1919年11月、大阪酸水素株式会社として設立され、京都市に工場を置き水の電気分解による酸素・水素の製造を開始した。1922年12月には魚油硬化油の製造に着手し、油脂加工分野へ進出。1942年に東京営業所を開設し販路を拡大した。1943年5月、社名を鐘淵油脂工業株式会社に改称し、油脂事業への集中を明確にした。創業から20年余りで、原料を水から天然油脂へと軸足を移し、後の化学品メーカーとしての基盤を築いた。

戦後復興と酸素事業からの撤退(1948〜1967年)

1948年11月、社名を酸水素油脂工業株式会社に変更。1949年9月には大阪証券取引所に株式を上場し、資本市場から資金調達の道を開いた。1956年1月に本店を京都市の京都工場所在地に移し、大阪営業所を設置した。1963年から1964年にかけて徳島工場と川崎工場を相次いで建設し、生産能力を拡大した。1966年には100%出資の化学品販売子会社アルベス(現連結子会社)を設立し、販売機能を強化。
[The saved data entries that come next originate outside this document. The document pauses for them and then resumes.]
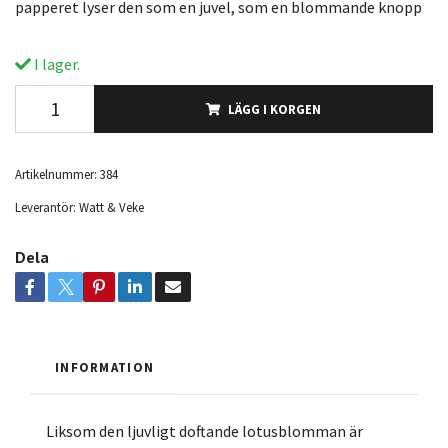
papperet lyser den som en juvel, som en blommande knopp
I lager.
LÄGG I KORGEN
Artikelnummer:
384
Leverantör:
Watt & Veke
Dela
INFORMATION
Liksom den ljuvligt doftande lotusblomman är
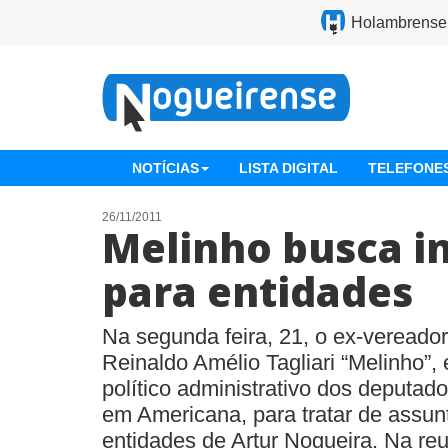
Holambrense
NOTÍCIAS
LISTA DIGITAL
TELEFONES
26/11/2011
Melinho busca i
para entidades
Na segunda feira, 21, o ex-vereador
Reinaldo Amélio Tagliari “Melinho”, 
político administrativo dos deputad
em Americana, para tratar de assunt
entidades de Artur Nogueira. Na re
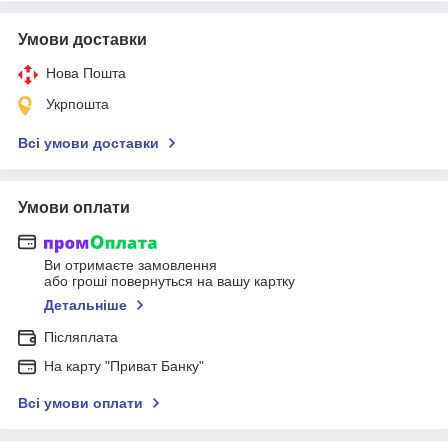
Умови доставки
Нова Пошта
Укрпошта
Всі умови доставки
Умови оплати
Ви отримаєте замовлення
або гроші повернуться на вашу картку
Детальніше
Післяплата
На карту "Приват Банку"
Всі умови оплати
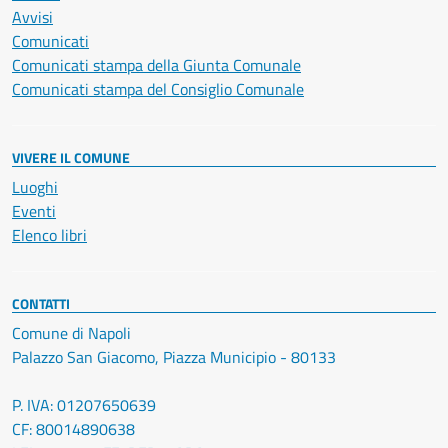
Avvisi
Comunicati
Comunicati stampa della Giunta Comunale
Comunicati stampa del Consiglio Comunale
VIVERE IL COMUNE
Luoghi
Eventi
Elenco libri
CONTATTI
Comune di Napoli
Palazzo San Giacomo, Piazza Municipio - 80133
P. IVA: 01207650639
CF: 80014890638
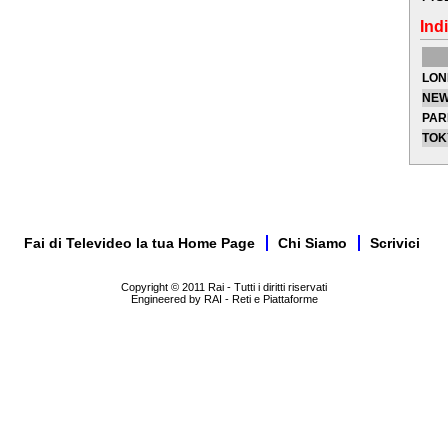
Indi
LON
NEW
PAR
TOK
Fai di Televideo la tua Home Page
Chi Siamo
Scrivici
Copyright © 2011 Rai - Tutti i diritti riservati
Engineered by RAI - Reti e Piattaforme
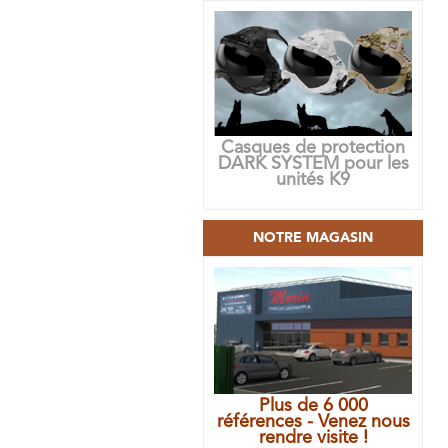
Casques de protection
DARK SYSTEM pour les
unités K9
NOTRE MAGASIN
Plus de 6 000
références - Venez nous
rendre visite !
1967年3月、社名を現在の新日本理化株式会社に改称し、油脂化学専門メーカーとしてのアイデンティティを確立した。

合弁会社設立で事業領域を拡大した高度成長期(1968〜1990年)

1968年に京都工場内に研究所を建設し研究開発体制を整えた。1972年には日産化学工業との合弁で可塑剤製造会社日新理化を設立し、石油化学系製品へ本格参入。同年、京都工場での水素製造を中止し、事業の選択と集中を進めた。1979年には日本油脂・旭電化工業との合弁で千葉脂肪酸を設立し、脂肪酸事業を強化。1990年1月には台湾に界面活性剤製造販売会社を、マレーシアに高級アルコール製造会社を設立し、アジア市場への直接投資を開始した。同年9月には大阪証券取引所第二部から第一部へ指定替えとなり、企業規模の拡大を示した。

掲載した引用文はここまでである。